# <p style="text-align:center;">Data 3402: Project 1
## <p style="text-align:center;">Gathering Raw Data
### <p style="text-align:center;">David Wiley

Unlike Data 3401, where projects were disjointed and unrelated, in this course, we will work
a series of projects that build on one another, so that by the end of the semester, you will
have built an engine that will extract raw data from multiple sources (freely available on the
internet), process (parse, clean, transform, merge, etc) that raw data, and store it in a database
for future analysis. In this first project, you will use bash scripting to download, organize,
and store raw data.




## <p style="text-align:center;">The Data and Your Task

Baseball, more than any other sport, has become a business that is driven by data. There are
vast quantities of data freely available through web, so much, in fact, that entire games can
be constructed down to the path, velocity, and rotation of each pitch. While we will not be
dealing with the data to this minute level, we will be gathering data from three major sources.

1. MLB.com
2. Retrosheets.org
3. The Lahman Database

Your task will be to write a multithreaded python script that gathers data from each of these
sources (specified in the following sections) and stores the data according to the scheme that
will be laid out.
Your script should take two arguments:

1. a number of threads, and
2. a directory to store the data.

### 1. MLB.com

We will be particularly interested in the MLB gameday data that is found at https://gd2.mlb.com/components/game/mlb/ . You can navigate the links, but what you need to know is that game data for a specific date MM/DD/YYYY can be found at:

https://gd2.mlb.com/components/game/mlb/year_YYYY/month_MM/day_DD

Notice that I do not include a ’/’ at the end of that URL. Doing so will result in an error.
On this page, you will see a number of links with names of the form **gid_YYYY_MM_DD_***.

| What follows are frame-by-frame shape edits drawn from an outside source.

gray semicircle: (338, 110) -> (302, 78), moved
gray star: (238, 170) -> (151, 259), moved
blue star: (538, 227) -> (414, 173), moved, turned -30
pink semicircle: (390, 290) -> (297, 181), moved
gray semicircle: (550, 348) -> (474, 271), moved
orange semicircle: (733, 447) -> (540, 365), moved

Each of these is a directory that stores data for the specified game. For example,
**gid_2018_07_01_anamlb_balmlb_1/** contains data for the game played between the Anaheim Angles and the Baltimore Orioles on 07/01/2018. The ’1’ at the end indicates that this was the first game played between the two on that date. A ’2’ would indicate that the game was the second game in a double-header. The names of these directories are the ”Game IDs” (GID).

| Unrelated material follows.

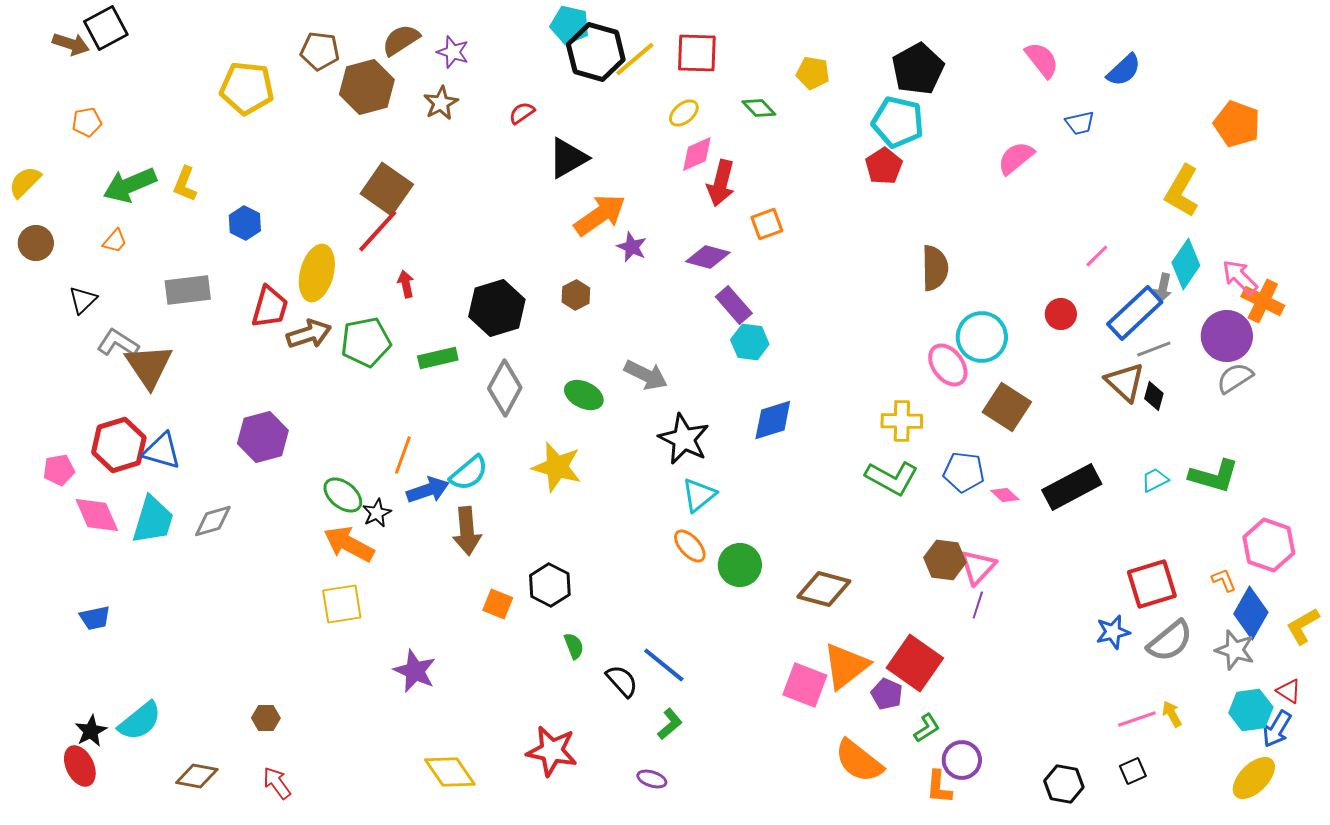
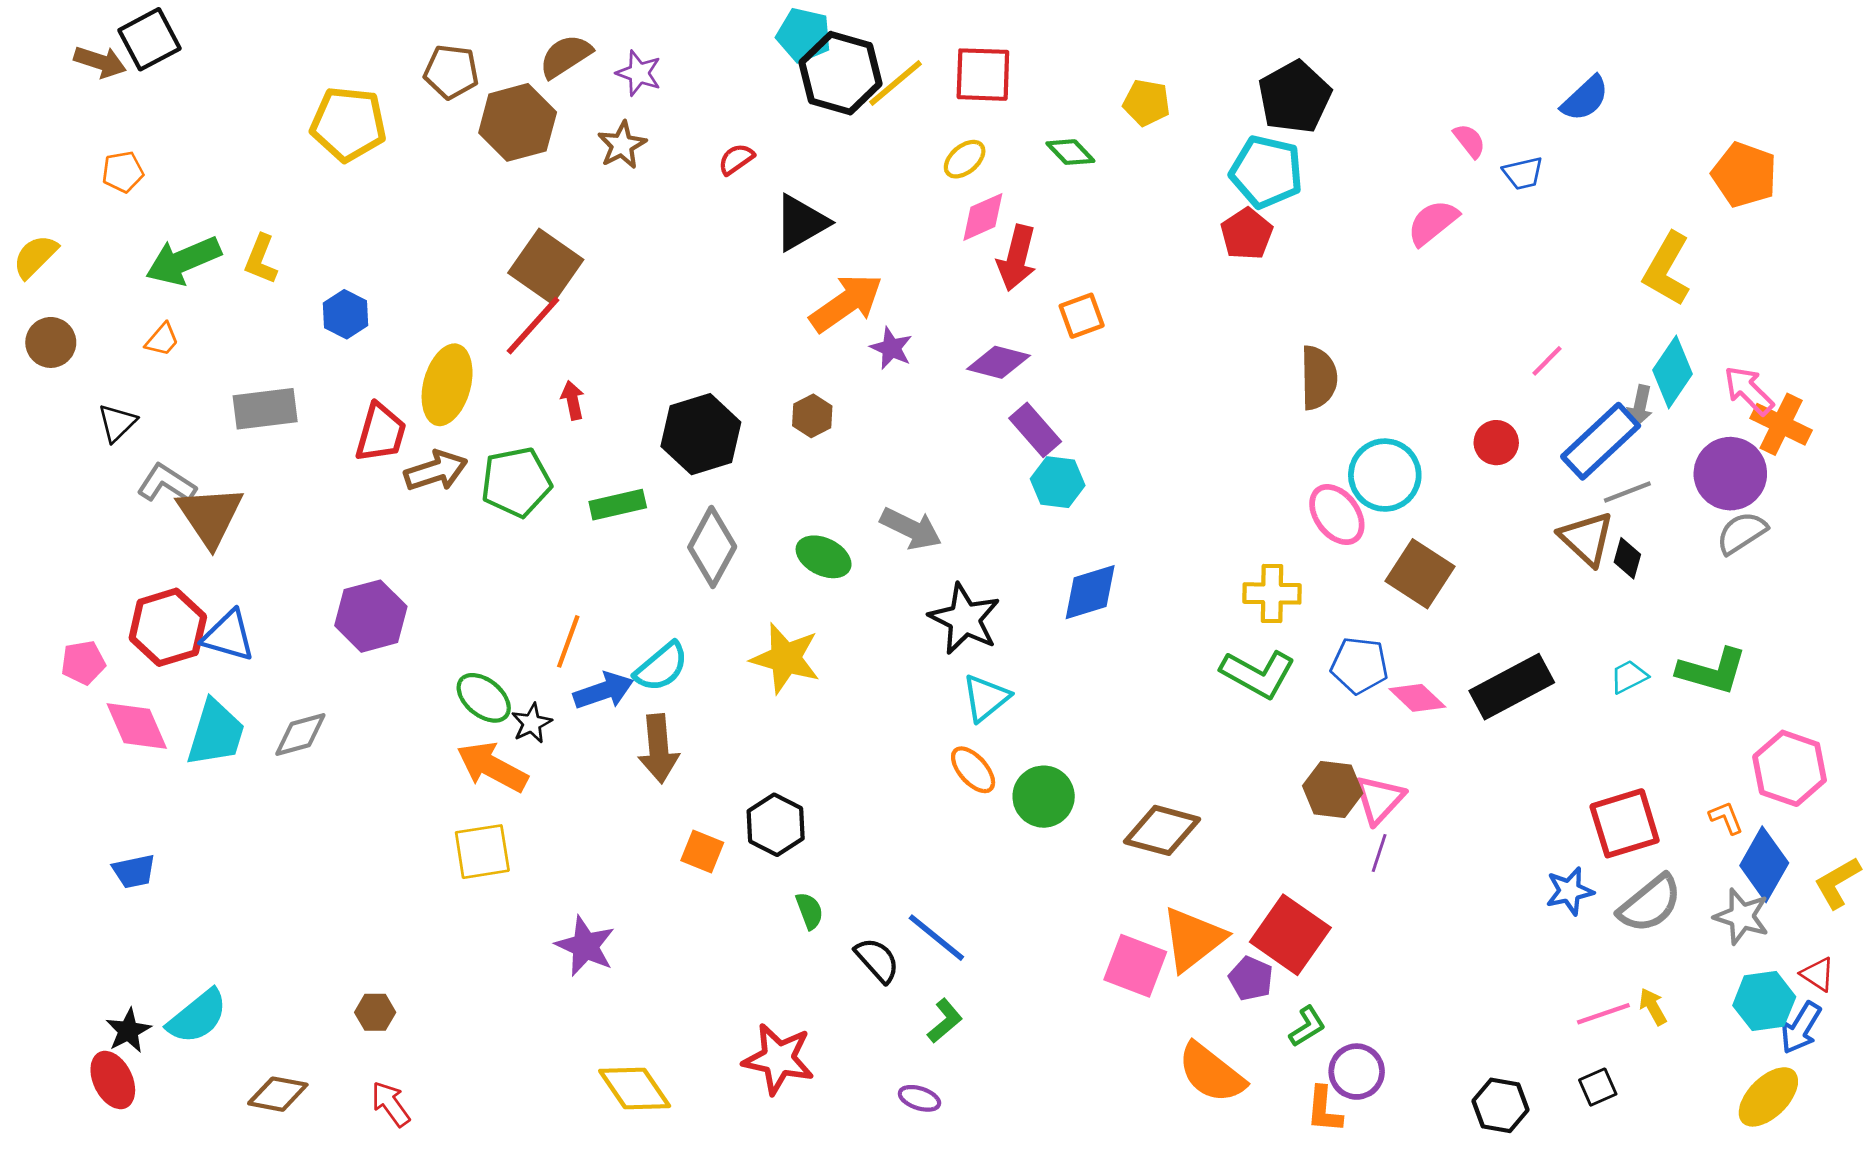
pink semicircle: (1042, 60) -> (1469, 141), moved, size x0.7
pink diamond: (1005, 495) -> (1417, 698), size x1.4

Inside this directory, there are three files that you should capture.

1. **players.xml**: contains information
2. **inning all.xml**: contains the result of every event (pitch, pickoff attempt, steal attempt, etc.) that occurred during the game.
3. **inning hit.xml**: contains information about every hit (including location where the ball landed or first touched a fielder).

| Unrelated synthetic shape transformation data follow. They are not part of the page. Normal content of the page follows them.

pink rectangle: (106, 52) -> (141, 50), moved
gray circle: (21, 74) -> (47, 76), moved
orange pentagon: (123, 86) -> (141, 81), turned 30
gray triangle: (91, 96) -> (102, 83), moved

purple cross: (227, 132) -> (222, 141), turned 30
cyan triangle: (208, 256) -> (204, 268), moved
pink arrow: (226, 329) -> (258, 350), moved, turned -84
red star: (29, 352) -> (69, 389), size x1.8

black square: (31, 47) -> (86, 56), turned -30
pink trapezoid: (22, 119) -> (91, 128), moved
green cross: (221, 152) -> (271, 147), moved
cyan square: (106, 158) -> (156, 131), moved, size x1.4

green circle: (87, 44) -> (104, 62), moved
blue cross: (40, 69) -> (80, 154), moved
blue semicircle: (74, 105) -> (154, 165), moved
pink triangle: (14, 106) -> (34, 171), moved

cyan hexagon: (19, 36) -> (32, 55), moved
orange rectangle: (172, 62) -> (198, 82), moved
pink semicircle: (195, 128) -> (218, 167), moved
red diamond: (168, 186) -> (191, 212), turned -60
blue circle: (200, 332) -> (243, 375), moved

Your script should do the following:

1. Create a directory called MLB
2. Inside **MLB**, create a directory for each game played between 01/01/2010 and the current date. The name of each game directory should be its GID.
3. In each game directory, you store the three files **players.xml, inning all.xml**, and **inning hit.xml**.

These tasks should be accomplished using a pool of threads. The pool should:

1. take a list of dates (or date objects)
2. extract the GIDs for that date and add them to a queue
3. read the games from the queue and download the game data files.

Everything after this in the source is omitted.